Та Москва, в которой осталась молодость моей бабушки, ушла навсегда. Стерты с московских улиц те дома на Красной Пресне и в Мещанском районе, где мои родные любили и страдали, радовались и печалились, одним словом, жили. Ушли и многие из близких, и стерлись их следы… Но не стерта память, а она, вместе со старыми фотографиями, родными могилами на Ваганьково, снова и снова повторяет: ОНИ БЫЛИ!!! И память снова возвращает нас на десятилетия назад, в ту страну под названием СССР, в ту Москву, где родились наши бабушки и дедушки.
Им я и посвящаю этот очерк, основанный на том, что мне рассказывала моя бабушка Валентина Павловна о своей жизни, детстве, юности… О жизни, которая у каждого своя и которая так похожа на множество других жизней… Так бывает всегда. Но у поколения, рожденного в 1930-е, не могло быть иначе. Их объединила одна судьба, неизбежная и неотвратимая. И они приняли ее. И десятилетиями испытывали радости и горести, которые она им посылала. И никогда не жаловались. Они так привыкли.
Часть I
Моя бабушка Валентина родилась в 1938 году в Волковом переулке на Красной Пресне. Об этом времени трудно что-то сказать – бабушка была совсем маленькая и не помнила ничего особенного. Семья была большая – бабушка Татьяна, ее брат Алексей (в семье его звали просто дядя Лёня), дедушка Степан, родители моей бабушки – Анастасия и Павел, и два бабушкиных брата – Александр и Владимир. Удивительно, но тесно в доме не было.

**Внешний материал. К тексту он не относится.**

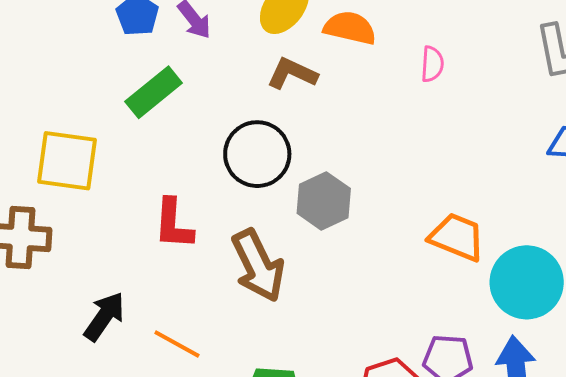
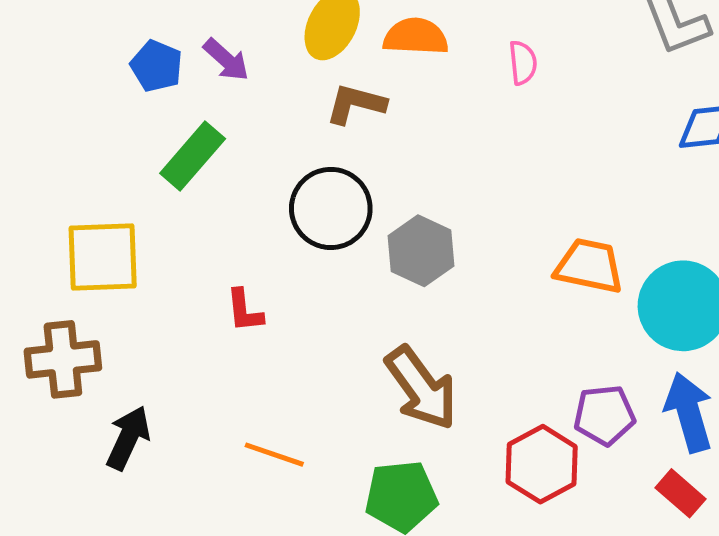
red L-shape: (173, 224) -> (245, 311), size x0.7
brown arrow: (258, 266) -> (421, 388), moved
black arrow: (104, 316) -> (128, 438), moved

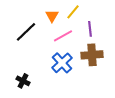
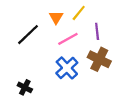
brown cross: (92, 55) -> (99, 59), turned 30

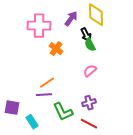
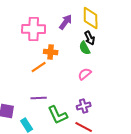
black arrow: (86, 35) -> (90, 38), moved
orange cross: (56, 49) -> (51, 52), turned -32
orange line: (47, 83) -> (39, 67), moved

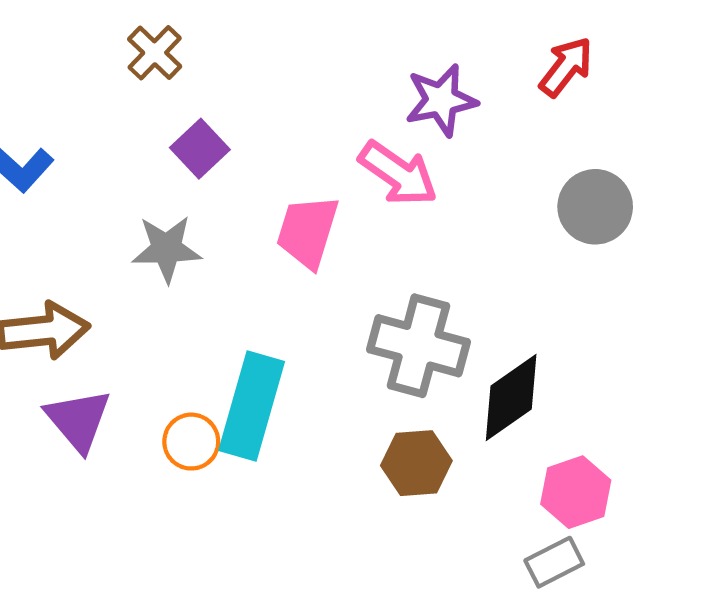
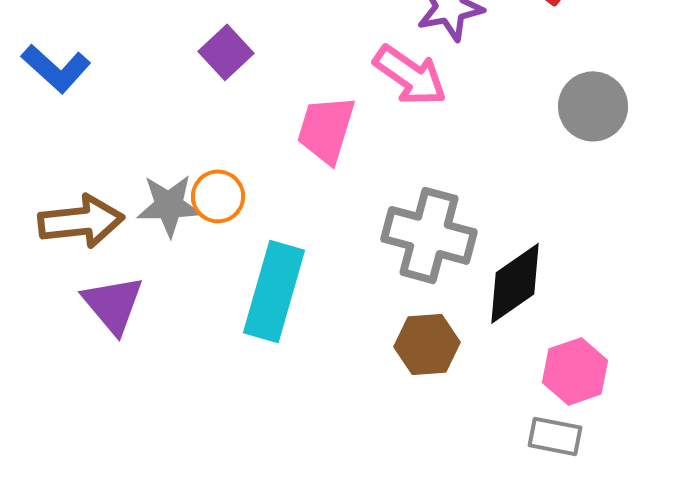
gray star: (166, 249) -> (169, 205), moved
orange circle: (191, 442) -> (218, 196), moved
gray rectangle: (554, 562) -> (555, 436), turned 38

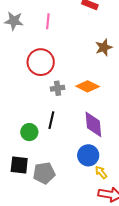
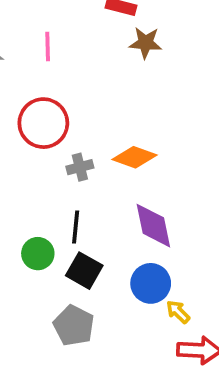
brown star: (104, 47) -> (146, 43), moved, turned 30
black square: (19, 165) -> (84, 271), moved, turned 30
gray pentagon: (44, 173) -> (74, 326), turned -30

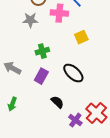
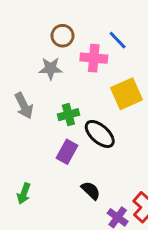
yellow square: (81, 37) -> (127, 94), size x1.5
gray arrow: (12, 68) -> (24, 106), moved, turned -144
black ellipse: (73, 73) -> (100, 134), moved

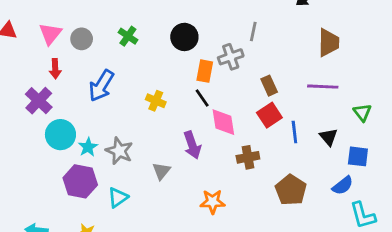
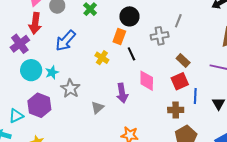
red arrow: (55, 69) -> (35, 23), size x1.5
orange rectangle: (205, 71) -> (119, 36), moved
brown rectangle: (269, 86) -> (183, 61), turned -32
black line: (202, 98) -> (131, 54), moved
cyan star: (88, 147) -> (52, 72), moved
brown cross: (248, 157) -> (176, 110), moved
cyan triangle: (118, 197) -> (16, 116), moved

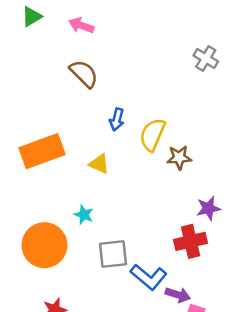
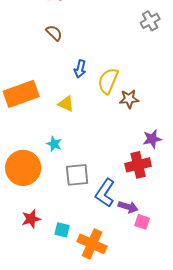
gray cross: (206, 58) -> (150, 21), turned 30
brown semicircle: (84, 74) -> (54, 33), size x0.7
blue L-shape: (149, 277) -> (105, 193), turned 84

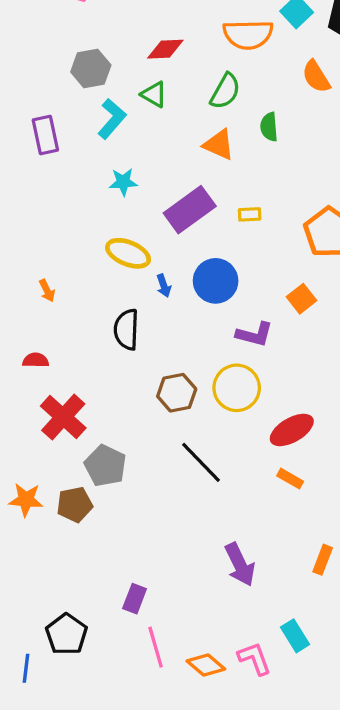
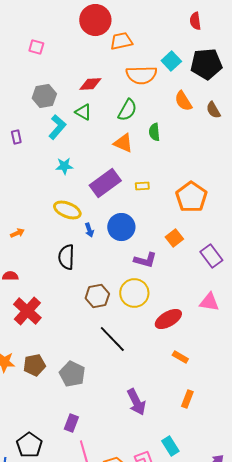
purple rectangle: (45, 135) -> (16, 137), size x0.6
orange arrow: (47, 291) -> (17, 233), turned -88
gray pentagon: (105, 466) -> (72, 374), moved
orange rectangle: (290, 479) -> (180, 357), moved

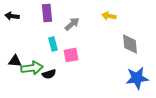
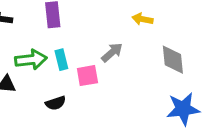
gray arrow: (72, 24) -> (112, 52), moved
green arrow: (32, 68) -> (31, 60), moved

Это безоблачное время детства длилось недолго. Одна страшная полоса перечеркнула мирное счастье большой семьи, как и счастье тысяч других семей, в одночасье превратив обычных детей в детей войны…

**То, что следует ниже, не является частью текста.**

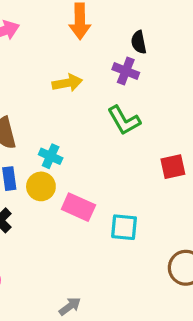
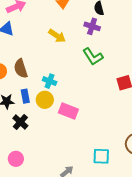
yellow arrow: (67, 83) -> (57, 36), turned 48
cyan square: (124, 227) -> (101, 156), moved

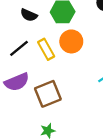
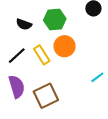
purple semicircle: (17, 82) -> (17, 87), turned -80

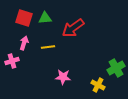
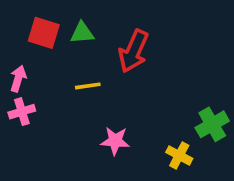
red arrow: (73, 28) -> (133, 51), turned -30
pink arrow: (24, 43) -> (18, 79), moved

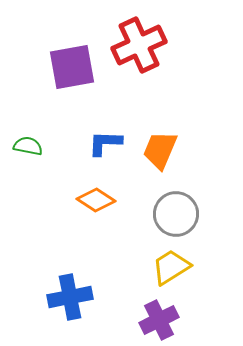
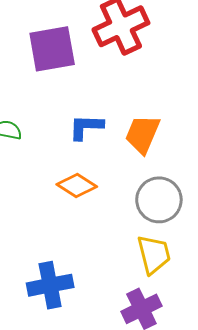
yellow trapezoid: (171, 267) -> (154, 254), turned 108

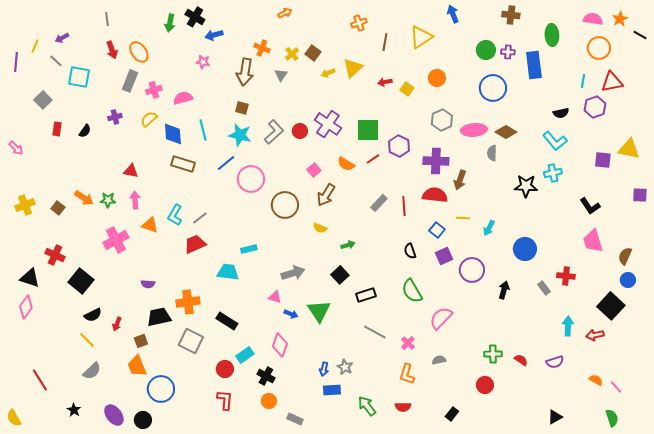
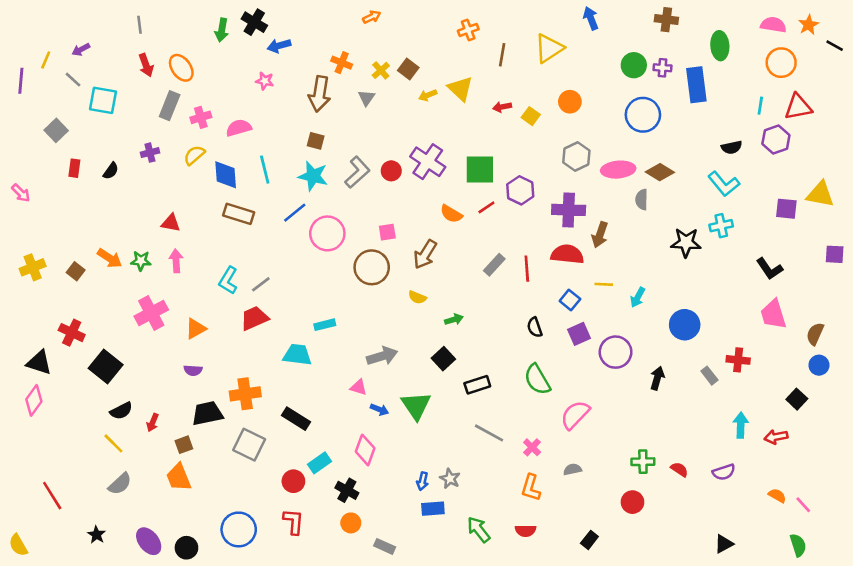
yellow triangle: (353, 68) -> (460, 89), turned -35
pink square: (314, 170) -> (387, 232), moved, turned 32
orange triangle: (150, 225) -> (196, 329), moved, turned -48
black square: (611, 306) -> (797, 399), size x0.6
blue circle: (161, 389) -> (239, 529), moved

Известие о начале войны застало прабабушку Настю с детьми не в Москве. У нас чудом сохранилась фотография, сделанная в деревне Бережки Ярославской области, и подписанная страшной датой – 22 июня 1941 года. На ней – мои родные на пороге испытаний, еще неизведанных, но уже предчувствуемых.

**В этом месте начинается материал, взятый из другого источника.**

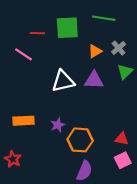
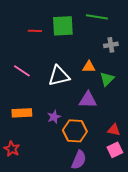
gray cross: (119, 48) -> (111, 45), turned 32
orange triangle: (95, 51) -> (89, 67), moved, turned 32
pink line: (24, 54) -> (22, 71), moved
green triangle: (125, 72) -> (107, 79), moved
purple triangle: (94, 80) -> (88, 100), moved

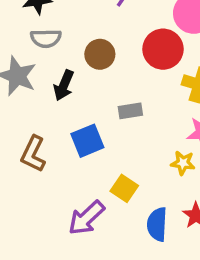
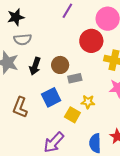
brown circle: (100, 54) -> (60, 65), moved
yellow star: (183, 163) -> (88, 102), moved
yellow square: (124, 188) -> (72, 115), moved

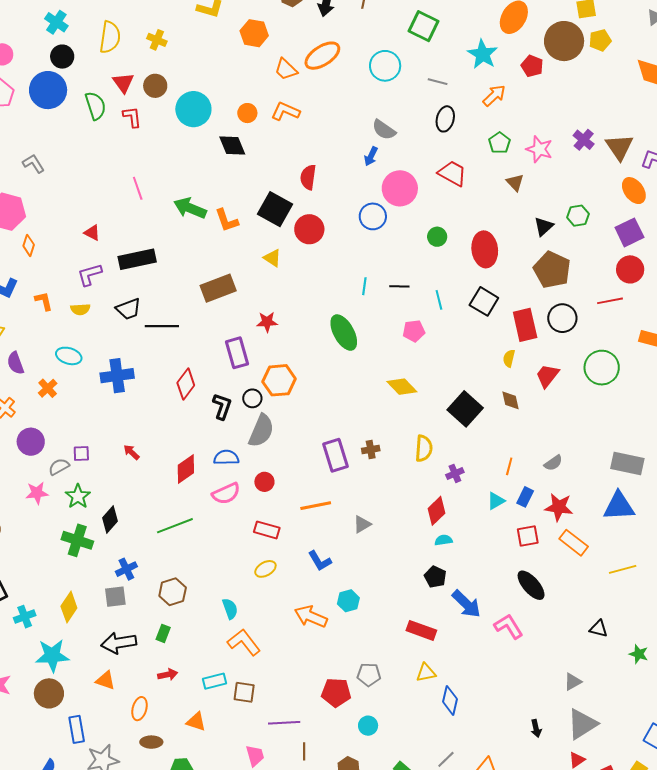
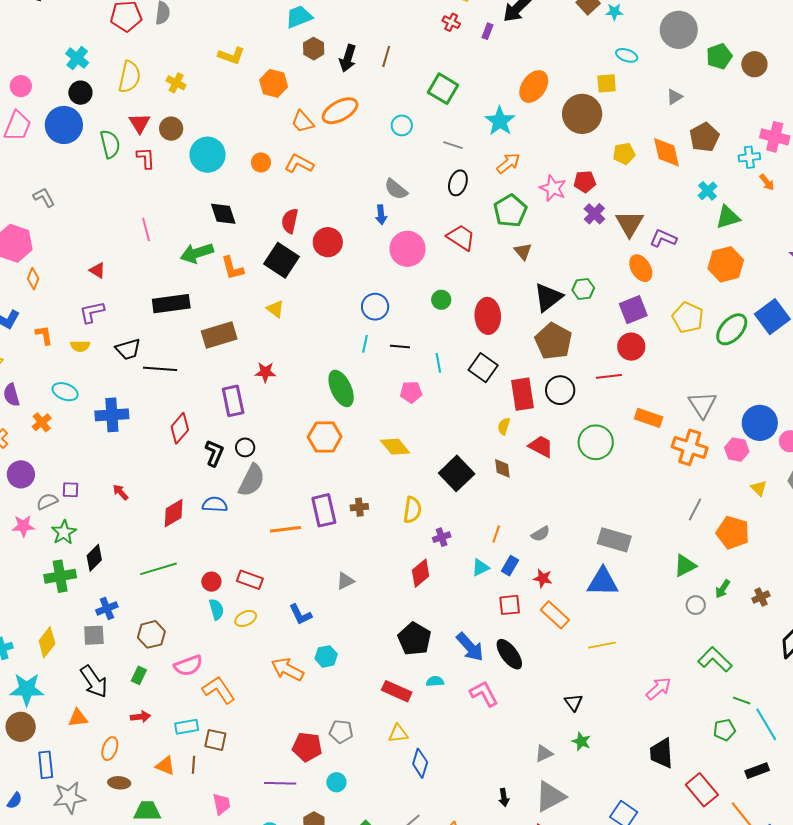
yellow pentagon: (600, 40) -> (624, 154), moved
cyan circle: (385, 66) -> (402, 125), size x0.7
red pentagon: (532, 66) -> (585, 182), moved, turned -30
green pentagon: (499, 143) -> (510, 211), size x1.5
black diamond: (232, 146) -> (223, 214), moved
pink star: (539, 149) -> (553, 188), moved
blue arrow: (371, 156) -> (381, 215), turned -36
red semicircle: (308, 177) -> (290, 221), moved
green arrow: (190, 208) -> (197, 253), turned -44
blue circle: (373, 216) -> (375, 307), moved
black triangle: (544, 226) -> (548, 297), size x1.5
red circle: (309, 229) -> (328, 242), moved
black rectangle: (137, 259) -> (171, 304), moved
red trapezoid: (547, 376) -> (541, 446), turned 76
orange hexagon: (279, 380) -> (325, 437), moved
red circle: (264, 482) -> (211, 582), moved
pink semicircle: (226, 494) -> (188, 666), moved
orange line: (316, 506) -> (286, 529), moved
red star: (559, 507) -> (543, 578), size x0.7
green cross: (77, 540) -> (60, 576), turned -32
cyan semicircle: (444, 540) -> (435, 681), moved
black pentagon: (435, 577) -> (414, 639), size x1.5
blue arrow: (466, 604) -> (470, 647), moved
cyan semicircle: (230, 609) -> (216, 609), moved
black triangle: (599, 629) -> (573, 702), turned 36
black arrow: (119, 643) -> (94, 681), turned -120
green star: (639, 654) -> (581, 741), moved
orange triangle: (105, 680) -> (78, 718), turned -30
purple line: (284, 723) -> (280, 783), moved
brown line: (304, 751) -> (194, 765), moved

Прадедушка Павел ушел на фронт. Ушел воевать и дядя Лёня, уже не призывного возраста человек, но, как истинный офицер, знавший, где его место.
А прабабушка с тремя детьми всю войну пережила в Москве. О том, чтобы уезжать, не было и речи – ведь Сталин был в Москве, а, значит, город не сдадут неприятелю. В это твердо верили. По поводу упоминания здесь исторического лица хочу сразу оговорить, что я не выступаю ни апологетом, ни обвинителем. Слишком сложно, особенно, сейчас, судить о чем-то. Что было, то было.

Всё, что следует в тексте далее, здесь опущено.